If you're working on a headless CMS or an API, and you want Gatsby to be able to pull it in with automatic image optimization, there's a tutorial you can follow on how to do that as well. Cool, so we've got this query now, we can use it. Let's export default function, SanityEpisode.

That's gonna be the name of our component. And we're gonna get data, that data is the result of this query. So if I wanted to, I could just return pre JSON stringify(data, null 2) right? And then I need to close my parentheses. Let's put this in the layout just so it looks somewhat usable.

All right, so Gatsby images yeah, defined but never used that's okay. Let's get a list, let's see what happened. So here's my 404. We didn't actually build the pages, so we're going to stop and restart. Cuz we created that new dynamic page so we actually need Gatsby to run again to detect that.

And you can see here now sanity is giving info as well. So we can see that it's pulling in information and dropping it in. And so when I refresh this page, now we have 242 pages instead of the original, because it created all of these different pages. So let's click into one of these.

And look at that, there is all of our data. So this, we've dynamically created all of these pages, and because we wrote I this query, we now have access to all the Sanity data for that episode in the component itself. So what I'm able to do then is I can take, let's simplify this a bit.

We'll get the episode, And that'll be data.sanityEpisode, not capitalized though there, all right? And then inside here, you can set a title of episode.title. You can set a description of episode, description. We could set the image, I'm not gonna worry about it. So, instead let's set up Gatsby image.
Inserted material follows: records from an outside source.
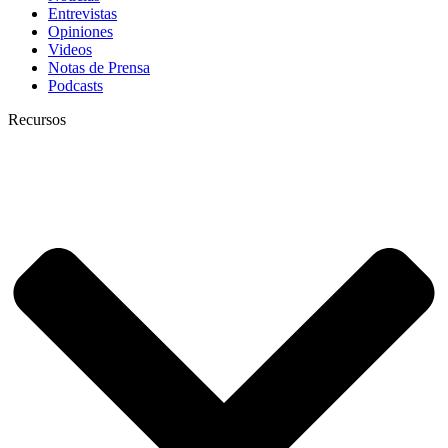
Entrevistas
Opiniones
Videos
Notas de Prensa
Podcasts
Recursos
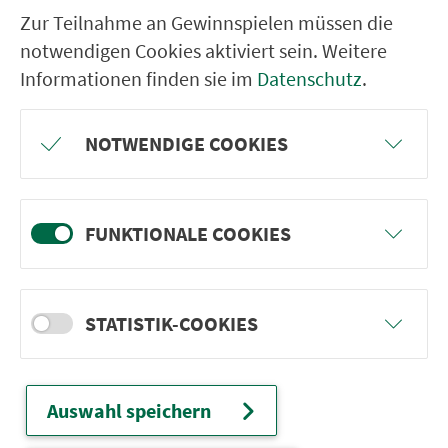
Crailsheim Hirtenw./ W.-Rose-Allee
Zur Teilnahme an Gewinnspielen müssen die
notwendigen Cookies aktiviert sein. Weitere
Crailsheim Hirtenw./ H.-Scholl-Allee
Informationen finden sie im
Datenschutz
.
Crailsheim Westring/ Silcherstr.
Crailsheim Westring/ Mozartstr.
NOTWENDIGE COOKIES
Crailsheim Roter Buck
Crailsheim Wolfgangstr./ Altenwohnh.
Crailsheim Tiefenbacher Str.
FUNKTIONALE COOKIES
Crailsheim Haller Str./ Fa. HBC
Crailsheim Brunnenstr./
STATISTIK-COOKIES
Sauerbrunnenstr.
Crailsheim Brunnenstr./ Dieselstr.
Crailsheim Eichendorff-Schule
Auswahl speichern
Crailsheim Breslauer Str.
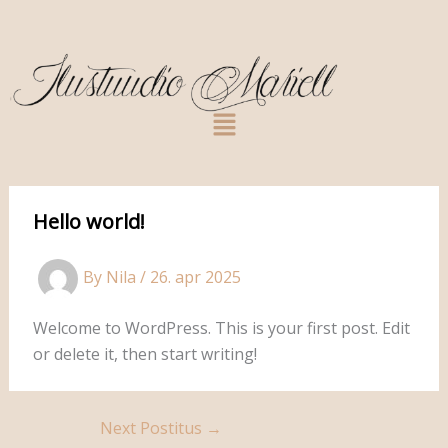
Skip
to
content
Menu
Hello world!
By
Nila
/
26. apr 2025
Welcome to WordPress. This is your first post. Edit
or delete it, then start writing!
Next Postitus
→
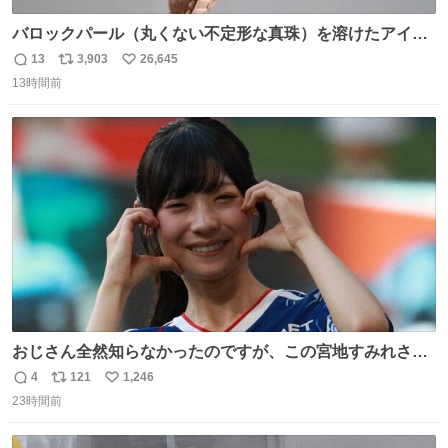
バロックパール（丸くない不定形な真珠）を溶けたアイス
や飴玉、雲、アヒルに見立ててジュエリーデザイナー、
13
3,903
26,645
返
リ
い
Ben Choi 蔡俊文さんの作品。
13時間前
信
ポ
い
instagram.com/bcjoaillerie/
数
ス
ね
ト
数
数
おじさん全然知らなかったのですが、この宮地すみれさん
（日向坂46）はマリサポだったのですね。 カメラ目線でに
4
121
1,246
返
リ
い
っこりしていただいたので撮影したものの、全然誰だか知
23時間前
信
ポ
い
りませんでした。 マリサポらしいのでこれからは名前覚え
数
ス
ね
ます！！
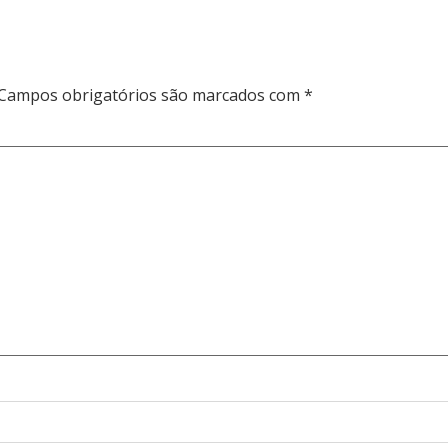
Campos obrigatórios são marcados com
*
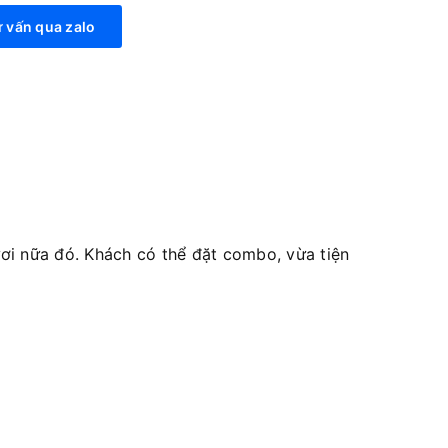
 vấn qua zalo
i nữa đó. Khách có thể đặt combo, vừa tiện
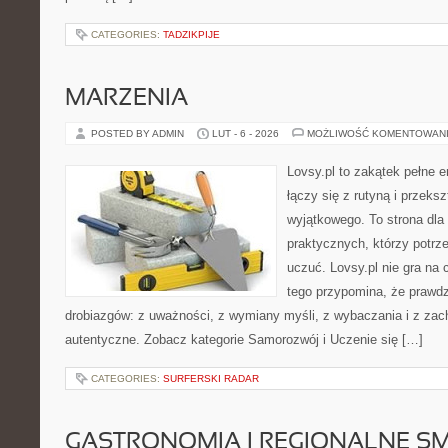
CATEGORIES:
TADZIKPIJE
MARZENIA
POSTED BY ADMIN
LUT - 6 - 2026
MOŻLIWOŚĆ KOMENTOWAN
Lovsy.pl to zakątek pełne e
łączy się z rutyną i przeks
wyjątkowego. To strona dla
praktycznych, którzy potrze
uczuć. Lovsy.pl nie gra na
tego przypomina, że prawdz
drobiazgów: z uważności, z wymiany myśli, z wybaczania i z zac
autentyczne. Zobacz kategorie Samorozwój i Uczenie się […]
CATEGORIES:
SURFERSKI RADAR
GASTRONOMIA I REGIONALNE S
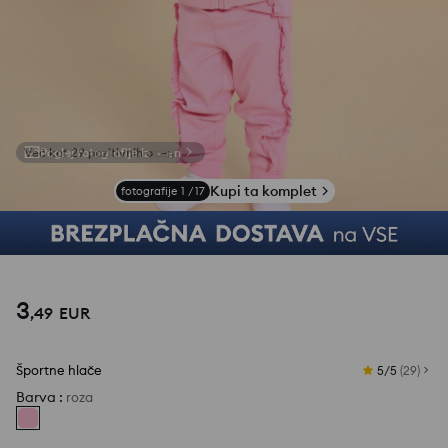
Poglej fotografije iz ocen
Kupi ta komplet
fotografije
1
/
17
3
,
49
EUR
Športne hlače
5/5
(
29
)
Barva
:
roza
And what I wanna do here is we're gonna set the image is going to be episode.image.asset, GatsbyImageData. And the alt is going to be the episode title. Then we can do an h1 with the episode title. All right, let's do a paragraph tag and we'll say when it was posted.

So sorry, posted not episode. Posted on episode, date and then let's see here. Drop in the description, so episode.description. Okay? Then what we can do is let's just add some details about this, right? So we've got in here, if you wanna watch this on the original show, we can link out to the site.

So, and then drop in the episode slug current. Right? And then we'd say full episode and details. And then underneath that, we can add another one. What if we just wanna watch this on YouTube? We can say https, go to youtu.b, which is the shortcut. And then we can do episode.youtubeID and that'll take you right to the the episode on YouTube and say watch on YouTube.

All right, so that's like an episode component right, so let's see what happens. Bang, look at that. With very little custom code we just wrote some markup, right? We didn't have to dig into internals. We didn't have to figure out where data lives. We didn't have to really do a lot.

We were able to just use this GraphQL Explorer to figure out what data looked like. And then build a page out. So again, this is a really really slick way to get a lot of data in very short order. I find this to be a really compelling reason to lean on Gatsby when I'm trying to build something.

If I need to get something up quickly, Gatsby's a good way to do that. You are able to very quickly plug in whatever data source, write some react, you know what the data is gonna look like. You don't have to figure out, well, what's the difference between the way that air tables API works, and the way that Contentfull's API works?

I don't have to care, because when they come into Gatsby, they look exactly the same. They're nodes, I'm gonna query those nodes. I'm gonna filter them based on predictable filters that Gatsby provides, and I'm gonna show those as pages. Same workflow whether it's MDX or images or Sanity data or something entirely different.

That predictability is a big boost for using Gatsby. It's a big reason to steer into Gatsby as a tool.